Ele me regarda d’un air surpris et rougit un peu, puis un léger tressaillement m’annonça qu’elle me reconnaissait à son tour.

— C’est vous qui m’avez montré les photographies chez Mme  Jones !

— Oui, c’est moi. Je me félicite de cette rencontre, car il m’appartenait de vous souhaiter la bienvenue, après l’éloge que je vous ai fait de l’Europe.

— Vous ne m’en avez pas trop dit. Je suis si heureuse ! répliqua-t-elle.

En effet, elle paraissait très heureuse. Elle ne me semblait pas avoir vieilli ; elle était aussi paisiblement jolie que lors de notre première rencontre. Trois ans auparavant j’aurais pu la comparer à une petite fleur puritaine aux couleurs peu voyantes ; on comprendra sans peine que dans les circonstances actuelles je ne pouvais songer à chercher une comparaison moins délicate. À côté d’elle, un vieux monsieur vidait un verre d’absinthe ; derrière elle, la dame de comptoir criait : — Alcibiade ! Alcibiade ! à un garçon de café en tablier blanc. Le charmant contraste !

J’expliquai à miss Spencer que mon beau-frère avait été son compagnon de voyage, et je le présentai. Elle le salua comme si elle le voyait pour la première fois. Elle ne l’avait évidemment pas remarqué et elle ne tenta même pas de s’excuser. Je restai auprès d’elle devant la porte du café, tandis que mon beau-frère allait rejoindre sa femme. Je dis à miss Spencer que notre rencontre, à l’heure même de son débarquement, avait quelque chose d’étrange et que je m’estimais heureux de me trouver là, à point nommé, pour recevoir ses premières impressions.

— Il me serait difficile de me rendre compte à moi-même de ce que j’éprouve, répliqua-t-elle. Il me semble que je rêve. Je crois vraiment que le café m’a monté à la tête, — je n’en ai jamais bu d’aussi bon. Il y a près d’une heure que je suis assise ici, et je n’ai pas envie de bouger.
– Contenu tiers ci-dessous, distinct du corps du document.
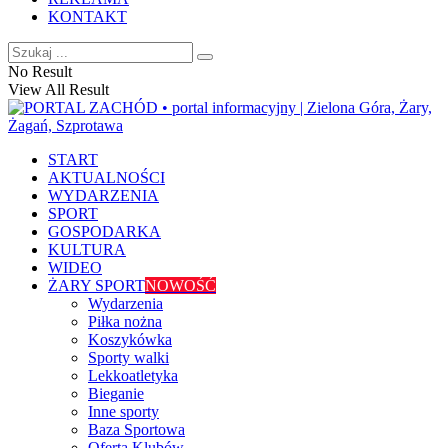
KONTAKT
No Result
View All Result
START
AKTUALNOŚCI
WYDARZENIA
SPORT
GOSPODARKA
KULTURA
WIDEO
ŻARY SPORT
NOWOŚĆ
Wydarzenia
Piłka nożna
Koszykówka
Sporty walki
Lekkoatletyka
Bieganie
Inne sporty
Baza Sportowa
Oferta Klubów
Tout est si pittoresque !

— En vérité, miss Sppncer, vous avez tort de vous laisser ravir à ce point par cette pauvre ville du Havre, si prosaïque, — il ne vous restera plus d’enthousiasme à dépenser. Rappelez-vous tous les beaux endroits, toutes les belles choses qui vous attendent. Rappelez-vous l’Italie.
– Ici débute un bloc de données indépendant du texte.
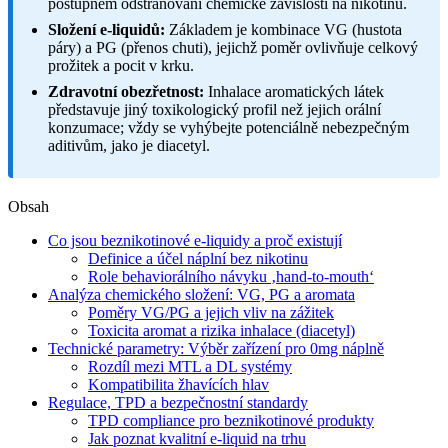
postupném odstraňování chemické závislosti na nikotinu.
Složení e-liquidů:
Základem je kombinace VG (hustota
páry) a PG (přenos chuti), jejichž poměr ovlivňuje celkový
prožitek a pocit v krku.
Zdravotní obezřetnost:
Inhalace aromatických látek
představuje jiný toxikologický profil než jejich orální
konzumace; vždy se vyhýbejte potenciálně nebezpečným
aditivům, jako je diacetyl.
Obsah
Co jsou beznikotinové e-liquidy a proč existují
Definice a účel náplní bez nikotinu
Role behaviorálního návyku ‚hand-to-mouth‘
Analýza chemického složení: VG, PG a aromata
Poměry VG/PG a jejich vliv na zážitek
Toxicita aromat a rizika inhalace (diacetyl)
Technické parametry: Výběr zařízení pro 0mg náplně
Rozdíl mezi MTL a DL systémy
Kompatibilita žhavících hlav
Regulace, TPD a bezpečnostní standardy
TPD compliance pro beznikotinové produkty
Jak poznat kvalitní e-liquid na trhu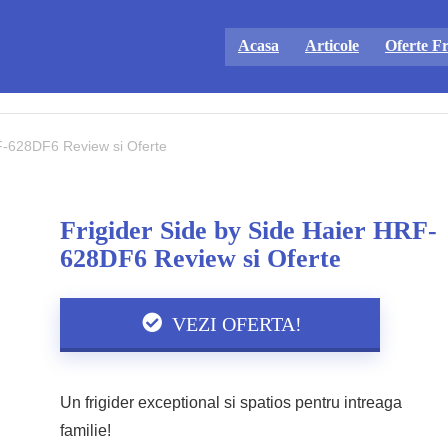
Acasa
Articole
Oferte Fr
RF-628DF6 Review si Oferte
Frigider Side by Side Haier HRF-
628DF6 Review si Oferte
VEZI OFERTA!
Un frigider exceptional si spatios pentru intreaga
familie!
Je ne crains pas de me trouver à court d’admiration, répondit-elle gaîment. Je pourrais rester ici toute une journée en me disant : Me voici enfin en Europe ! C’est si sombre, et si vieux, et si différent !

— Ce qui m’étonne, moi, c’est de vous trouver installée en plein air. N’êtes-vous pas descendue dans un hôtel ?

J’étais à la fois amusé et effrayé par l’innocente effronterie avec laquelle cette jolie petite Américaine s’établissait ainsi devant la porte d’un café, dans un isolement qui devait la faire remarquer.